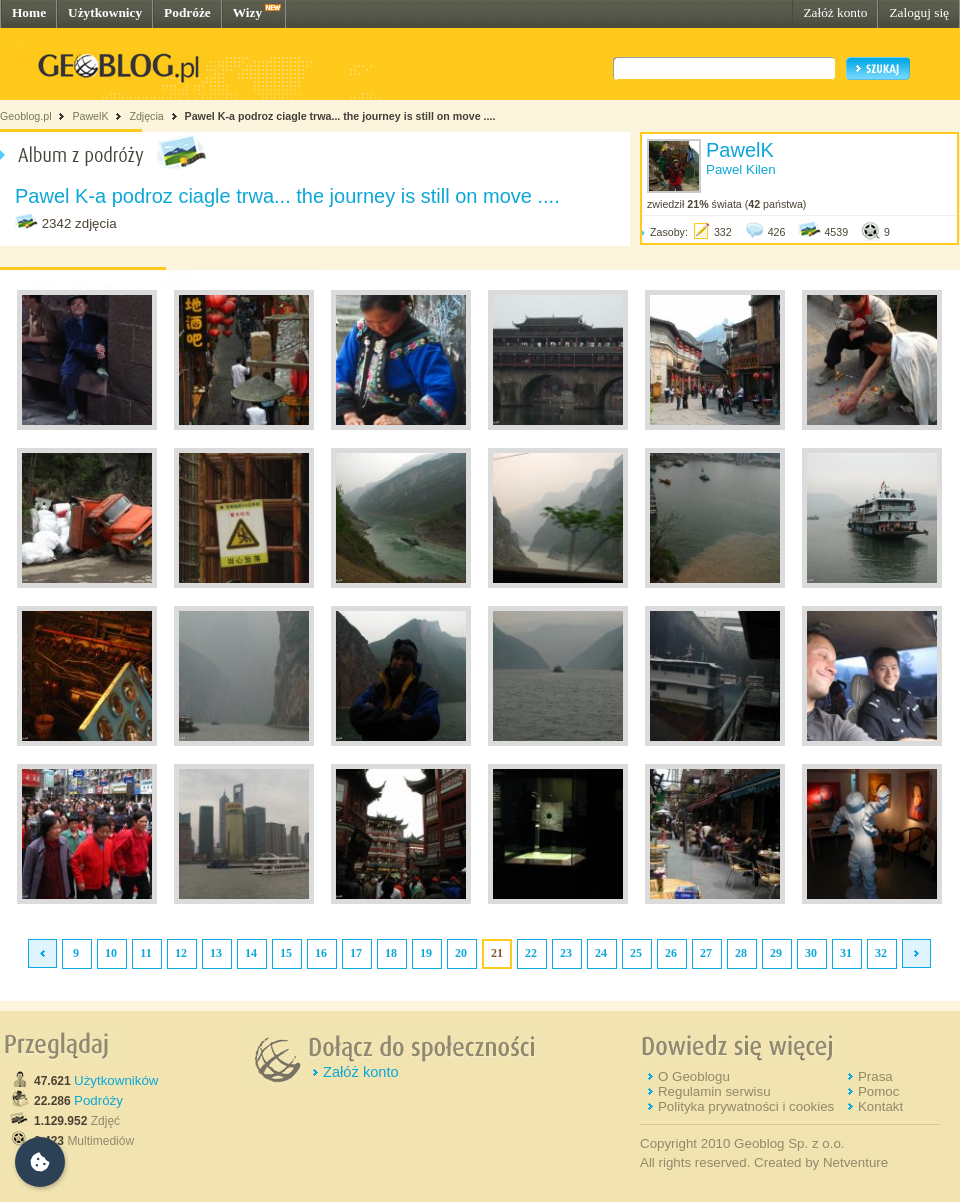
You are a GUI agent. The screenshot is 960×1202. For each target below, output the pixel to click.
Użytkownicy (105, 12)
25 (636, 953)
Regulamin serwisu (714, 1091)
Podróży (98, 1100)
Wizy (247, 12)
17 (356, 953)
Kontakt (880, 1106)
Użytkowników (116, 1080)
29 (776, 953)
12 (181, 953)
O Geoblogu (694, 1076)
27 (706, 953)
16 (321, 953)
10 (111, 953)
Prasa (875, 1076)
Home (29, 12)
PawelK (90, 116)
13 (216, 953)
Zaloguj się (919, 12)
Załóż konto (835, 12)
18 (391, 953)
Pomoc (878, 1091)
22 (531, 953)
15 (286, 953)
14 (251, 953)
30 (811, 953)
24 (601, 953)
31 (846, 953)
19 (426, 953)
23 (566, 953)
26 (671, 953)
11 (145, 953)
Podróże (187, 12)
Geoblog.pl (26, 116)
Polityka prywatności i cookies (746, 1106)
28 (741, 953)
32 (881, 953)
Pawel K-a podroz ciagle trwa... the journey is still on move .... (340, 116)
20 (461, 953)
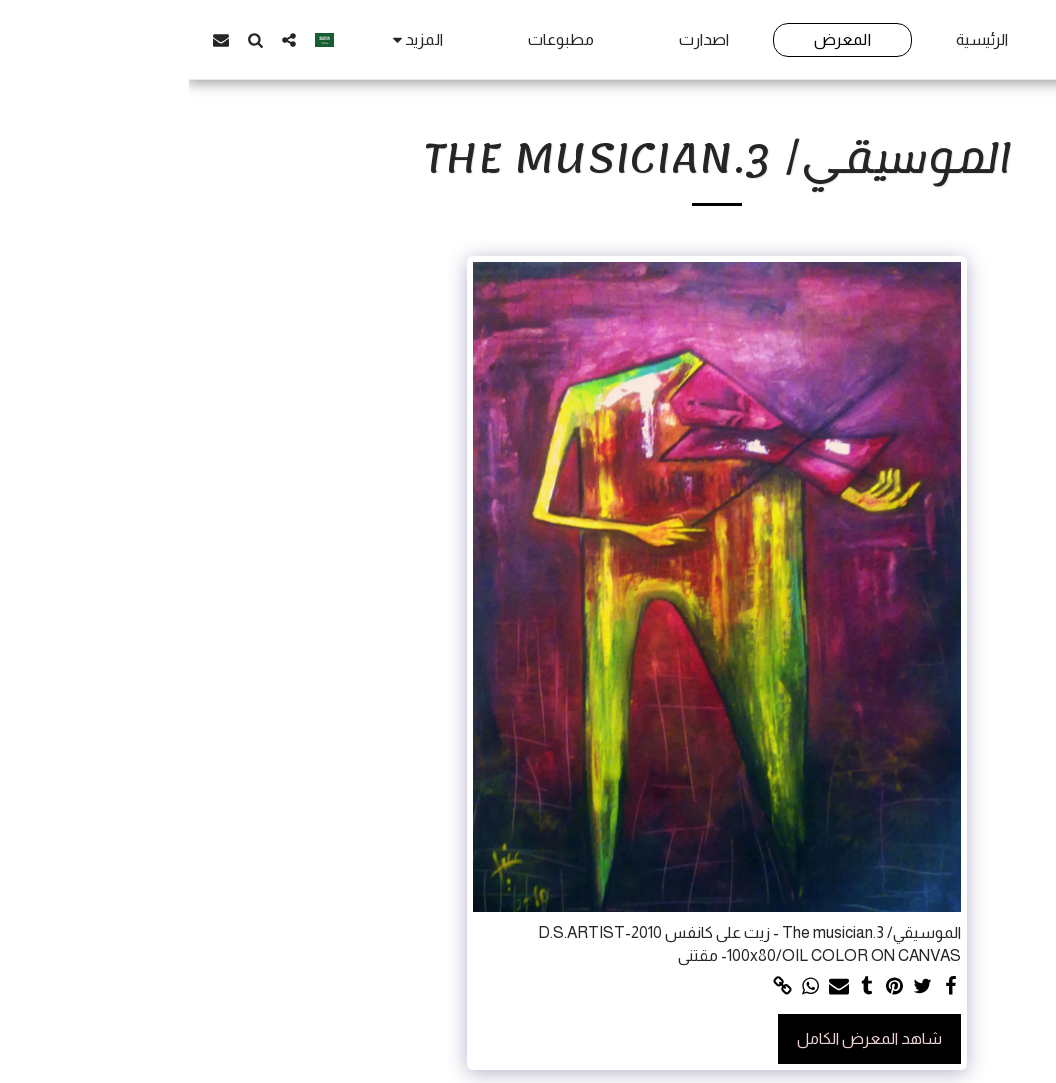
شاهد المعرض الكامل (680, 1038)
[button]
· · ·
ASSIGNMENT> Copy the records above exactly, from the first line through the line containing "Pawel K-a podroz", and leave out the pictures.

ANSWER SPACE>
You are a GUI agent. The screenshot is 960×1202. For each target below, output the pixel to click.
Użytkownicy (105, 12)
25 (636, 953)
Regulamin serwisu (714, 1091)
Podróży (98, 1100)
Wizy (247, 12)
17 (356, 953)
Kontakt (880, 1106)
Użytkowników (116, 1080)
29 (776, 953)
12 (181, 953)
O Geoblogu (694, 1076)
27 (706, 953)
16 (321, 953)
10 (111, 953)
Prasa (875, 1076)
Home (29, 12)
PawelK (90, 116)
13 (216, 953)
Zaloguj się (919, 12)
Załóż konto (835, 12)
18 (391, 953)
Pomoc (878, 1091)
22 (531, 953)
15 (286, 953)
14 (251, 953)
30 (811, 953)
24 (601, 953)
31 (846, 953)
19 (426, 953)
23 (566, 953)
26 (671, 953)
11 (145, 953)
Podróże (187, 12)
Geoblog.pl (26, 116)
Polityka prywatności i cookies (746, 1106)
28 (741, 953)
32 (881, 953)
Pawel K-a podroz ciagle trwa... the journey is still on move .... (340, 116)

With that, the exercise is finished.